Relevante es también el caso Pancharevo[22]. V. M. A., ciudadana búlgara, y K. D. K., ciudadana británica residente en Gibraltar (Reino Unido), contrajeron aquí matrimonio en 2018. En 2019 tuvieron una hija, S. D. K. A., que nació y reside con sus dos progenitoras en España, reconocidas ambas como sus madres en el certificado de nacimiento expedido por las autoridades españolas. En 2020 V. M. A. solicitó de las autoridades búlgaras partida de nacimiento para S. D. K. A. a efectos de obtener para ella documentos identificativos de este país. Se le notificó, sin embargo, que ello solo era posible si V. M. A. acreditaba ser su madre biológica. V. M. A. entendió que no estaba obligada a proporcionar esa información. El certificado de nacimiento le fue entonces denegado, con base en que se carecía de información sobre la maternidad biológica de S. D. K. A. y de que expedir certificados de nacimiento con mención de dos progenitoras mujeres contravenía el orden público de Bulgaria, que no permite el matrimonio entre personas del mismo sexo. V. M. A. recurrió esta decisión ante el Tribunal de lo Contencioso-Administrativo de Sofía. Este planteó ante el TJUE las siguientes cuestiones prejudiciales: ¿deben las autoridades búlgaras expedir certificado de nacimiento a una menor cuando la solicitante, madre legal de esta en su país de nacimiento, no acredite ser su madre biológica?; en caso afirmativo, ¿obliga el derecho de la Unión a introducir una excepción al modelo estatal de certificación de nacimientos? En sentido inverso, ¿gozan las autoridades búlgaras de margen de discrecionalidad para denegar dicha expedición, en atención al respeto a la identidad nacional de los Estados miembros de la UE?; en concreto, ¿pueden los Estados exigir que se acredite la filiación biológica de la menor?; más en general, y ante la falta de consenso europeo sobre la homoparentalidad, ¿debe ponderarse la identidad nacional y constitucional del Estado miembro, por un lado, y el interés superior de la menor, por otro, para intentar conciliarlos? Por último, ¿juegan las consecuencias jurídicas del Brexit algún papel en este caso?

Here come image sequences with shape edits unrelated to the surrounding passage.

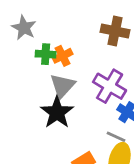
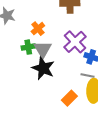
green cross: (46, 54) -> (28, 47), moved
purple cross: (110, 86) -> (75, 42), turned 30

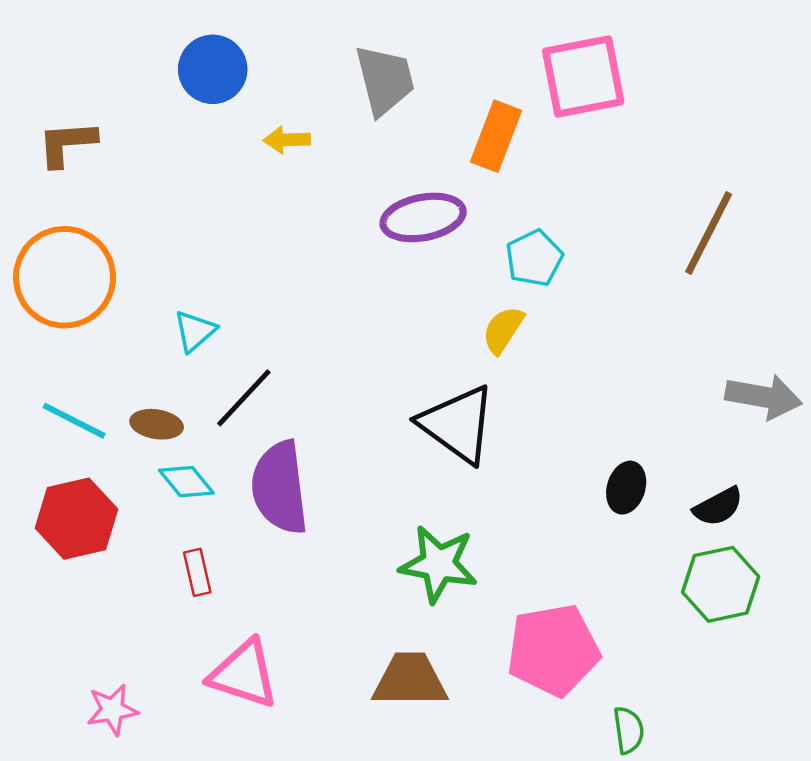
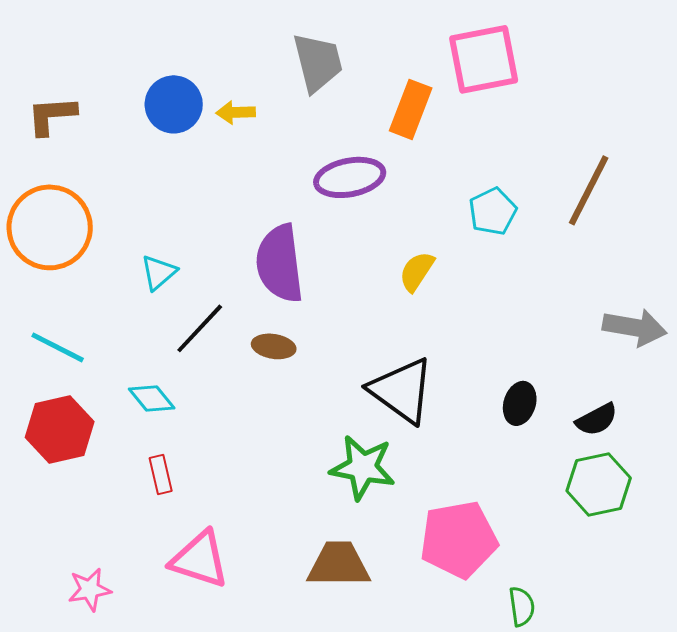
blue circle: (213, 69) -> (174, 104), moved
cyan pentagon: (534, 258) -> (493, 211), moved
brown ellipse: (157, 424) -> (274, 346), moved
black triangle: (458, 424) -> (402, 390), moved
purple semicircle: (280, 488) -> (280, 263), moved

El TJUE entendió, en lo que aquí interesa, que S. D. K. A es ciudadana búlgara y por ende de la UE, y goza como tal en ella de libertad de circulación y de residencia. Se beneficia, además, de las libertades de circulación y residencia de una de sus madres, ciudadana búlgara (Directiva 2004/38, arts. 2 y 3). Ello obliga a las autoridades búlgaras a expedir documento identificativo que le permita ejercer dicha libertad; hacerlo o no con base en un certificado de nacimiento es indiferente a estos efectos, y pertenece pues al margen de discrecionalidad nacional. Es más, la parentalidad de las dos madres de S. D. K. A. debe ser formalmente reconocida en todos los Estados miembros, para facilitar el disfrute de sus libertades de circulación y residencia en armonía con su derecho a la vida privada y familiar. Nada de ello amenaza el orden público de Bulgaria, que no tiene obligación de regular la homoparentalidad en derecho interno; tan solo debe reconocerla y hacerla efectiva en el marco de las libertades de circulación y residencia dentro de la UE.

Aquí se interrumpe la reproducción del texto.